##### Exercise data #####

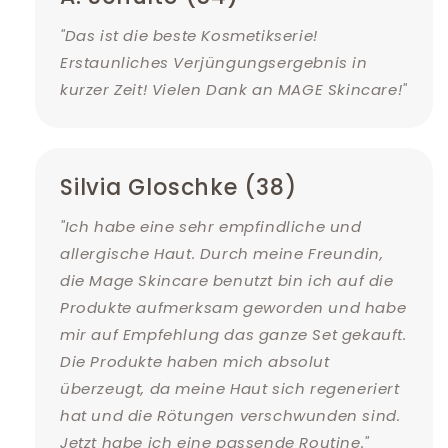
"Das ist die beste Kosmetikserie!
Erstaunliches Verjüngungsergebnis in
kurzer Zeit! Vielen Dank an MAGE Skincare!"
Silvia Gloschke (38)
"Ich habe eine sehr empfindliche und
allergische Haut. Durch meine Freundin,
die Mage Skincare benutzt bin ich auf die
Produkte aufmerksam geworden und habe
mir auf Empfehlung das ganze Set gekauft.
Die Produkte haben mich absolut
überzeugt, da meine Haut sich regeneriert
hat und die Rötungen verschwunden sind.
Jetzt habe ich eine passende Routine."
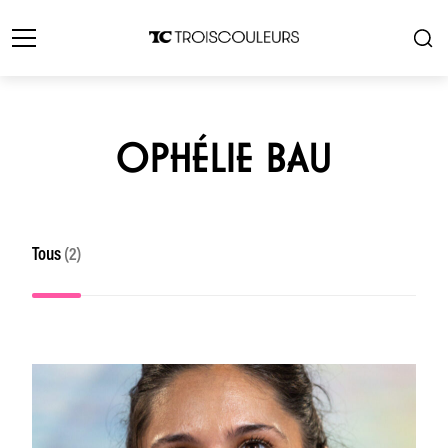
OPHÉLIE BAU
Tous
(2)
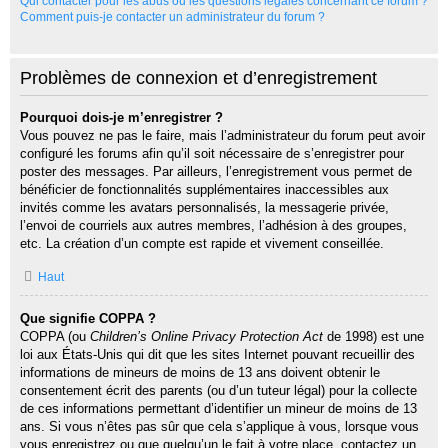
Qui contacter pour les abus ou les questions légales concernant ce forum ?
Comment puis-je contacter un administrateur du forum ?
Problèmes de connexion et d’enregistrement
Pourquoi dois-je m’enregistrer ?
Vous pouvez ne pas le faire, mais l’administrateur du forum peut avoir
configuré les forums afin qu’il soit nécessaire de s’enregistrer pour
poster des messages. Par ailleurs, l’enregistrement vous permet de
bénéficier de fonctionnalités supplémentaires inaccessibles aux
invités comme les avatars personnalisés, la messagerie privée,
l’envoi de courriels aux autres membres, l’adhésion à des groupes,
etc. La création d’un compte est rapide et vivement conseillée.
Haut
Que signifie COPPA ?
COPPA (ou
Children’s Online Privacy Protection Act
de 1998) est une
loi aux États-Unis qui dit que les sites Internet pouvant recueillir des
informations de mineurs de moins de 13 ans doivent obtenir le
consentement écrit des parents (ou d’un tuteur légal) pour la collecte
de ces informations permettant d’identifier un mineur de moins de 13
ans. Si vous n’êtes pas sûr que cela s’applique à vous, lorsque vous
vous enregistrez ou que quelqu’un le fait à votre place, contactez un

#####

_Try it_. The task calls for all records to be set down precisely, excluding any images.

_Answer section_.
"Das ist die beste Kosmetikserie!
Erstaunliches Verjüngungsergebnis in
kurzer Zeit! Vielen Dank an MAGE Skincare!"
Silvia Gloschke (38)
"Ich habe eine sehr empfindliche und
allergische Haut. Durch meine Freundin,
die Mage Skincare benutzt bin ich auf die
Produkte aufmerksam geworden und habe
mir auf Empfehlung das ganze Set gekauft.
Die Produkte haben mich absolut
überzeugt, da meine Haut sich regeneriert
hat und die Rötungen verschwunden sind.
Jetzt habe ich eine passende Routine."
OPHÉLIE BAU
Tous
(2)
Qui contacter pour les abus ou les questions légales concernant ce forum ?
Comment puis-je contacter un administrateur du forum ?
Problèmes de connexion et d’enregistrement
Pourquoi dois-je m’enregistrer ?
Vous pouvez ne pas le faire, mais l’administrateur du forum peut avoir
configuré les forums afin qu’il soit nécessaire de s’enregistrer pour
poster des messages. Par ailleurs, l’enregistrement vous permet de
bénéficier de fonctionnalités supplémentaires inaccessibles aux
invités comme les avatars personnalisés, la messagerie privée,
l’envoi de courriels aux autres membres, l’adhésion à des groupes,
etc. La création d’un compte est rapide et vivement conseillée.
Haut
Que signifie COPPA ?
COPPA (ou
Children’s Online Privacy Protection Act
de 1998) est une
loi aux États-Unis qui dit que les sites Internet pouvant recueillir des
informations de mineurs de moins de 13 ans doivent obtenir le
consentement écrit des parents (ou d’un tuteur légal) pour la collecte
de ces informations permettant d’identifier un mineur de moins de 13
ans. Si vous n’êtes pas sûr que cela s’applique à vous, lorsque vous
vous enregistrez ou que quelqu’un le fait à votre place, contactez un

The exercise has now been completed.